I refuse to believe that our ancestors built pyramids and pioneered biology
and medicine within a great and advanced civilization and we are no way
near where we were as far as being self sufficient. We are more powerful
than this.

Thursday, March 17, 2005

As I approach another anniversary of birth, I really try to avoid those who
know about it. I hate birthdays and I do not wish that omen on others, say
that damned phrase or celebrate it myself. If you celebrate yours, then by all
means, enjoy yourself. Just keep that shit away from me. If I'm close to you,
I will respect your wishes, you can do your thing around me, just don't
expect me to wear a hat and help you blow out the candles...
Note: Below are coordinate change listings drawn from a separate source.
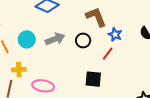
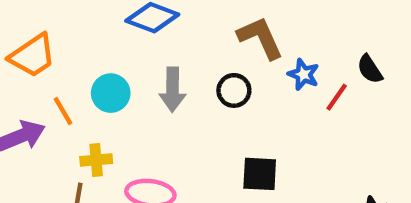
gray arrow: (55, 39) -> (172, 90), turned 114
red line: (108, 54) -> (337, 97), moved

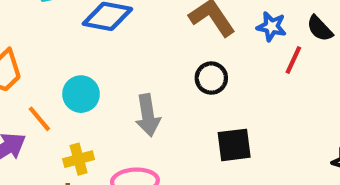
blue star: (303, 74) -> (271, 27), moved
gray arrow: (172, 90) -> (148, 115), moved
black circle: (234, 90) -> (211, 78), moved

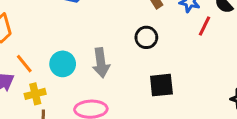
cyan circle: (81, 94) -> (63, 64), moved
yellow cross: (79, 159) -> (35, 94), moved

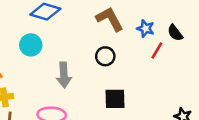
cyan circle: (63, 64) -> (31, 45), moved

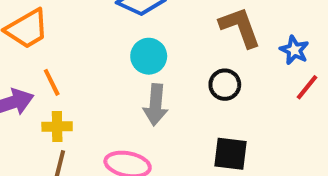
cyan circle: (31, 45) -> (149, 56), moved

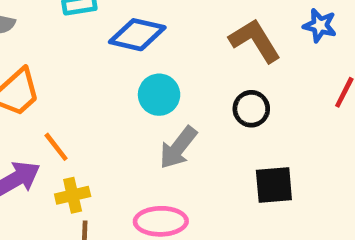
blue star: (294, 50) -> (320, 25), moved
gray arrow: (156, 105) -> (178, 148), turned 45

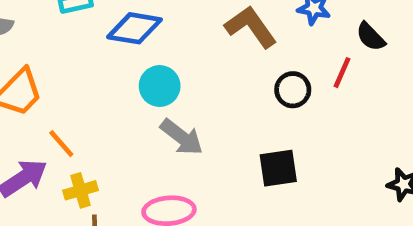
black circle: (251, 109) -> (293, 90), moved
gray arrow: (178, 148) -> (182, 137), turned -87

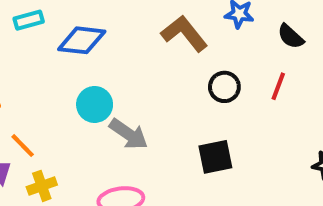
red line: (342, 73) -> (278, 86), moved
cyan circle: (160, 86) -> (95, 104), moved

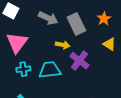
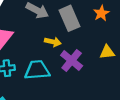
yellow triangle: (109, 44) -> (107, 52), moved, turned -40

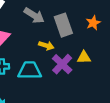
yellow triangle: (107, 52) -> (84, 57), moved

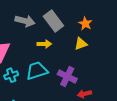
orange star: (93, 23) -> (85, 24), moved
purple cross: (62, 64) -> (67, 76), moved

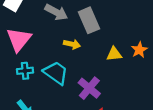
orange star: (85, 24) -> (139, 50), moved
cyan trapezoid: (37, 71) -> (56, 73), turned 40

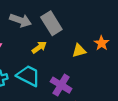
yellow arrow: (72, 44) -> (39, 47), turned -40

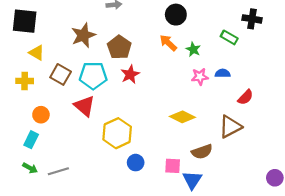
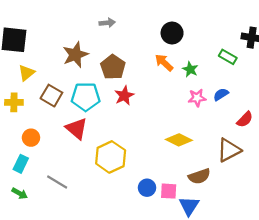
yellow triangle: (37, 53) -> (26, 73), turned 49
blue semicircle: (223, 73) -> (221, 94), turned -32
blue circle: (136, 163) -> (147, 188), moved
gray line: (58, 171) -> (57, 182), moved, turned 48

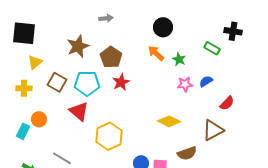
cyan rectangle: (21, 164) -> (23, 131), moved

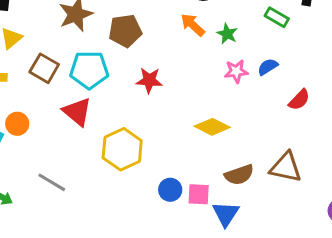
brown pentagon: (111, 57) -> (125, 31), turned 30
red star: (121, 82) -> (149, 80), moved, turned 30
brown triangle: (213, 130) -> (286, 167), moved, turned 40

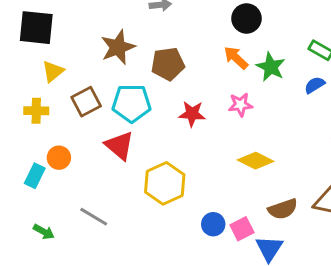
green star: (227, 34) -> (271, 67), size x1.4
blue semicircle: (268, 67) -> (315, 85), moved
brown square: (44, 68) -> (86, 102), turned 32
pink star: (236, 71) -> (240, 105), moved
pink square: (199, 194) -> (242, 229), turned -30

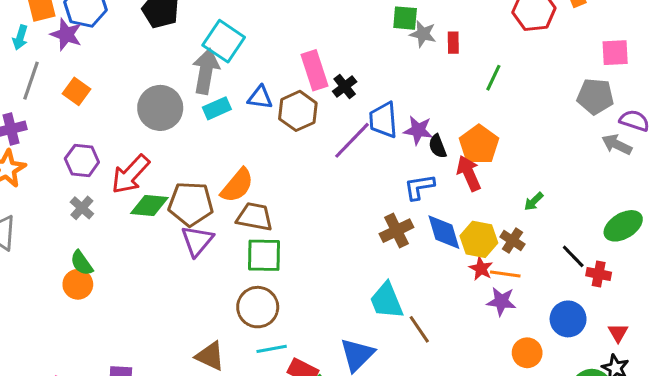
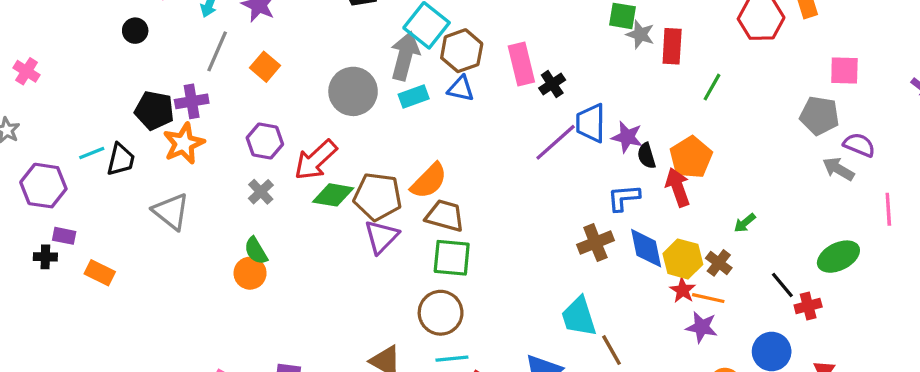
red rectangle: (453, 43) -> (672, 46), size x1.5
brown hexagon: (298, 111) -> (462, 51), moved
red cross: (599, 274) -> (808, 306), turned -30

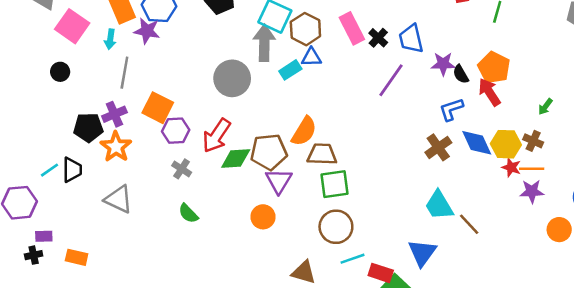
orange square: (265, 67) -> (158, 108), moved, size x1.4
cyan rectangle: (414, 97) -> (290, 70), moved
blue trapezoid: (591, 123) -> (411, 39), moved
orange circle: (250, 273) -> (263, 217), moved

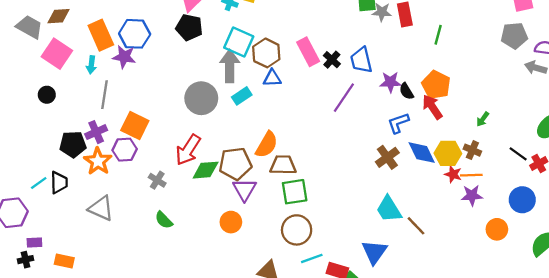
cyan rectangle: (290, 70) -> (242, 96), moved
purple hexagon: (176, 131) -> (125, 150), moved

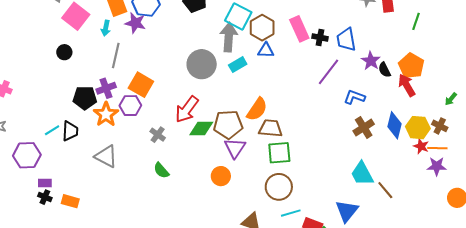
black cross: (332, 60) -> (320, 37), turned -35
purple star: (390, 82) -> (371, 61), turned 30
blue L-shape: (398, 123) -> (354, 97), moved, turned 35
blue diamond: (422, 153) -> (395, 125), turned 36
black cross: (25, 260) -> (45, 197), moved, turned 32

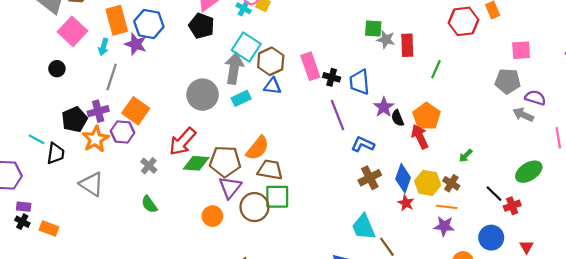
purple line: (328, 72) -> (337, 115), turned -64
black pentagon: (85, 98) -> (74, 119), turned -30
cyan line: (52, 130) -> (36, 139), moved, turned 56
red star: (421, 146) -> (406, 203), moved
brown circle: (279, 187) -> (254, 207), moved

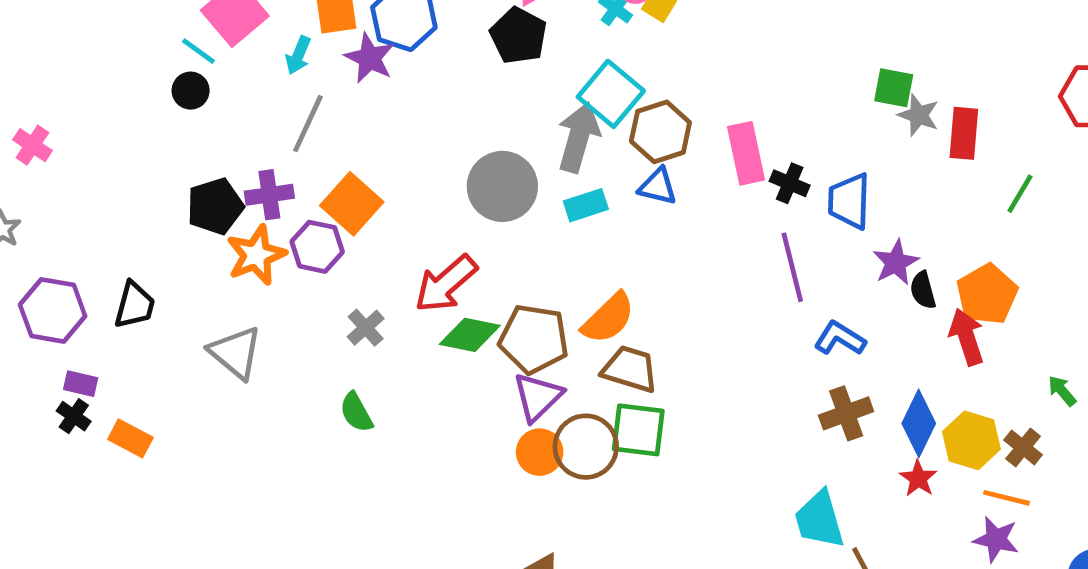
cyan line: (36, 139) -> (198, 51), moved
black trapezoid: (56, 153) -> (135, 305), moved
green arrow: (466, 156) -> (1062, 391), turned 88
orange circle: (212, 216) -> (540, 452), moved

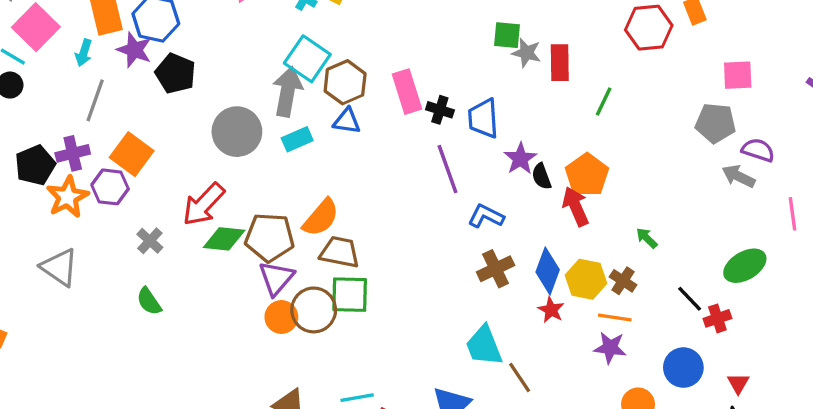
black pentagon: (518, 36) -> (175, 73), moved

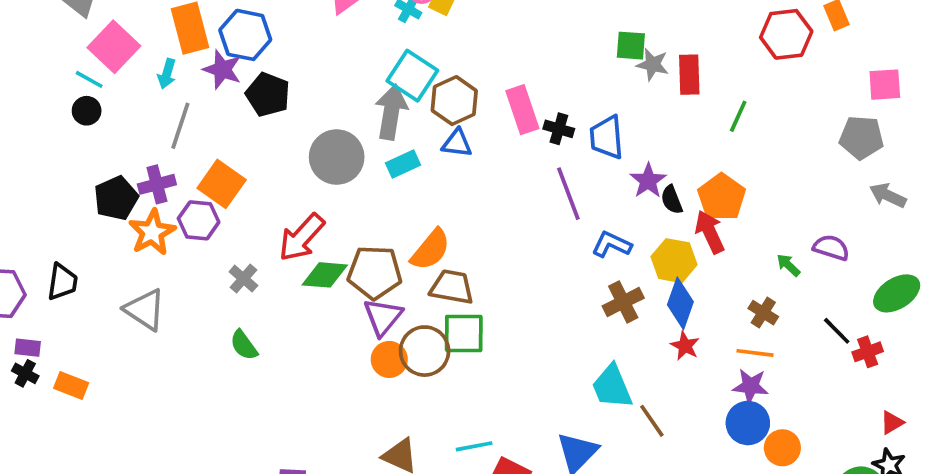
purple semicircle: (758, 150) -> (831, 248), moved
yellow hexagon: (586, 279) -> (674, 261), moved
blue circle: (683, 368) -> (748, 423), moved
red triangle: (738, 383) -> (892, 423), turned 30

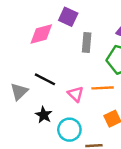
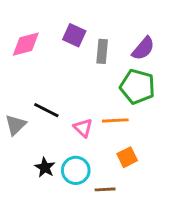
pink diamond: (41, 34) -> (26, 44), moved
gray rectangle: (87, 43) -> (102, 51), moved
black star: (44, 115) -> (45, 167), moved

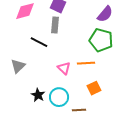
gray rectangle: (102, 51) -> (55, 25), moved
black line: (46, 110) -> (39, 42), moved

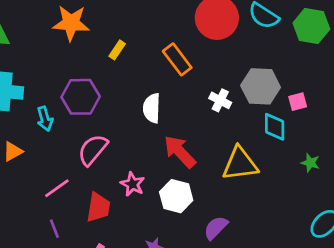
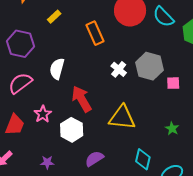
white semicircle: (152, 108) -> (57, 69), moved
cyan diamond: (275, 127) -> (143, 159), moved

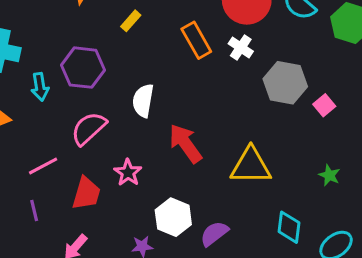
white cross: (119, 69) -> (241, 48), moved
pink square: (173, 83) -> (324, 105), turned -32
white hexagon: (72, 130) -> (173, 217), moved

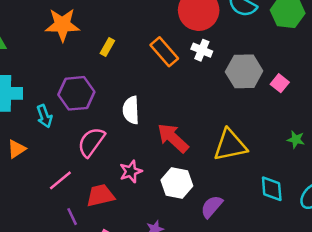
pink star: (128, 173) -> (131, 171), turned 30
red trapezoid: (86, 193) -> (100, 195), turned -108
purple line: (34, 210) -> (72, 217), moved
white hexagon: (173, 217) -> (177, 183), moved

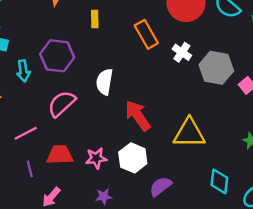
yellow rectangle: (107, 47) -> (95, 19), turned -42
white cross: (202, 50) -> (182, 52), moved
pink star: (131, 171) -> (96, 158), moved

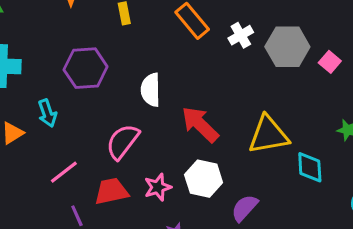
white cross: (182, 52) -> (241, 35), turned 36
cyan arrow: (23, 71) -> (47, 113), moved
pink semicircle: (62, 104) -> (123, 142), moved
cyan diamond: (219, 181) -> (310, 167), moved

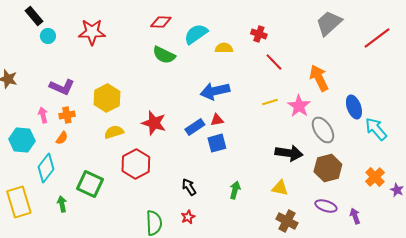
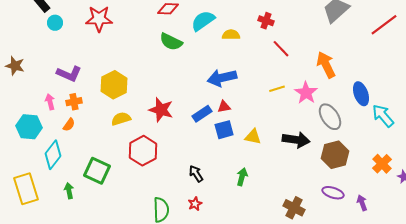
yellow triangle: (280, 188) -> (253, 137), moved

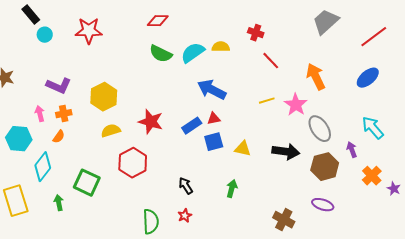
cyan semicircle: (203, 21) -> (193, 53), moved
blue arrow: (222, 78) -> (212, 90), turned 40
blue ellipse: (361, 94) -> (368, 78), moved, turned 70
purple arrow: (362, 203) -> (352, 150), moved

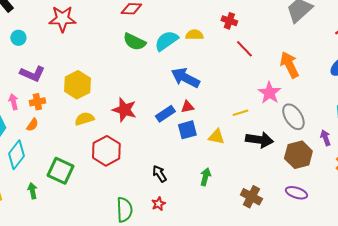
cyan circle: (45, 35) -> (18, 38), moved
yellow line: (267, 101) -> (240, 113), moved
brown cross: (284, 220) -> (251, 197), moved

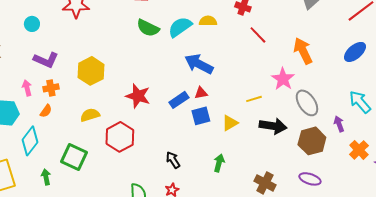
yellow semicircle: (84, 119) -> (90, 115), moved
yellow triangle: (216, 137) -> (230, 123), turned -42

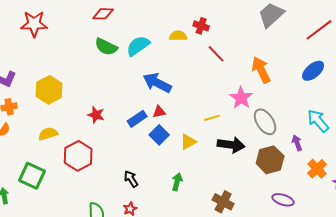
yellow semicircle: (208, 21) -> (178, 36), moved
red star: (138, 96) -> (96, 115), size x0.7
blue square: (201, 116) -> (159, 135), turned -30
purple ellipse: (310, 179) -> (283, 200), moved

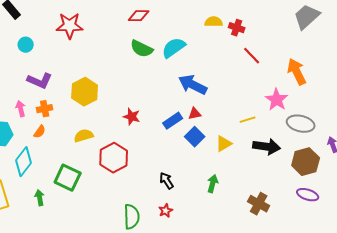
yellow semicircle: (178, 36) -> (214, 22), moved
gray ellipse: (265, 122) -> (301, 124), turned -44
purple ellipse: (283, 200) -> (308, 195), moved

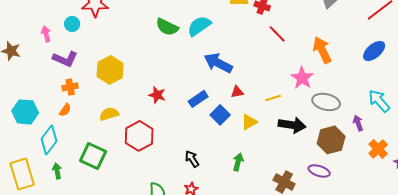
cyan circle: (26, 45) -> (72, 24), moved
pink arrow: (21, 109) -> (46, 34), moved
red triangle: (195, 114) -> (237, 92), moved
purple ellipse: (308, 195) -> (319, 171), moved
green arrow: (40, 198) -> (57, 171), moved

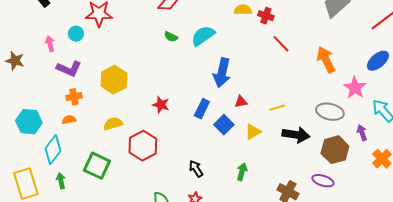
green semicircle: (167, 27) -> (171, 37), size x0.6
blue arrow: (218, 63) -> (222, 73), turned -104
pink star: (302, 78) -> (355, 88), moved
blue rectangle: (198, 99) -> (202, 109), turned -30
orange semicircle: (65, 110) -> (69, 120), turned -136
For that reason (and others) I really keep to myself and don't hang out. I
figure that I can do bad all by myself, and I kind of like hanging out with just
me. I can betcha' I know more about me that you do. I seriously
disconnected a few years ago because I wanted to have all the
relationships I had to be just where I left them. Good. I watched people
feed into bullshit and garbage, I watched myself pull back further and
further because lack of communication was causing mistrust. I watched
and listened to my kinfolk complain about their lovers, partners and siblings,
who I was friend of too. And I heard it from the other side. I felt like
everything that was good was starting to crumble. Safe to say because of
my actions I watch my long term relationship crumble as well so all of my
interaction with friends, lovers and family began to become scarce.

I disconnected.


I I've been disconnected for quite some time now. I should say from the
physical, these days I just observe from afar. I do stay connected with
friends and relatives somewhat, it's just I'd rather stay home and chill than
be in the middle of something.I am not afraid of anything. Between life
threatening occurrences and disease, I surprise myself. I would have never
thought that I would have to experience a doctor telling me that I need
surgery to possible stay alive, so it ain't that. I think I know what is now. I
don't want to get hurt. Again. The reason I don't hang out or visit folks is
because I do not want to create or establish something with someone and
then have it either taken away or just eliminated due to lack of
communication, he say/she say, or the fact that I am just not liked for some
reason or another and I'm being patronized.

Something tells me to get back out there. Morning Man inspires me to write
and record, even though I haven't in about 5 years... We'll see if I'm ready
for that.

Saturday, March 12, 2005

Who do you love?

Are you for sure?

How do you reverberate when it's given?

I have a small circle of friends. Some of the ones I'm closest with, we don't
hang out. But when my homies call...

I am amazed with how love is given. I found ways to really F up and
miscommunicate in the past. At one point, I thought that the giving of the
physical was the ultimate way to show love, but now that I approach mid life,
I know now that control of the physical, communication of the spiritual and
commitment of time are combinations of method that build and bind. I'm
glad I have people with clay and brick next to me that help me erect
massive towers of love.

I thank y'all... You know who you are.

Long ago in a galaxy far, far away I knew a schoolteacher. I was introduced
by her beau at the time and she was the spirit. As I was looking for a place
to park in the crowded neighborhood I felt God summoning me. I was
instructed to make a friend and keep ties. This person would be special. As
time grew, I watched her grow... So did her following, and we lost touch.
And then I lost touch with her now ex.

And when the year started
I heard, I saw but I did not believe. And then I
got an email. It IS her! I did not want to believe but it was true. The platform
has already been set. The spirit and the truth is available in
CD format. Find
it,
cop that and feel what I felt years ago.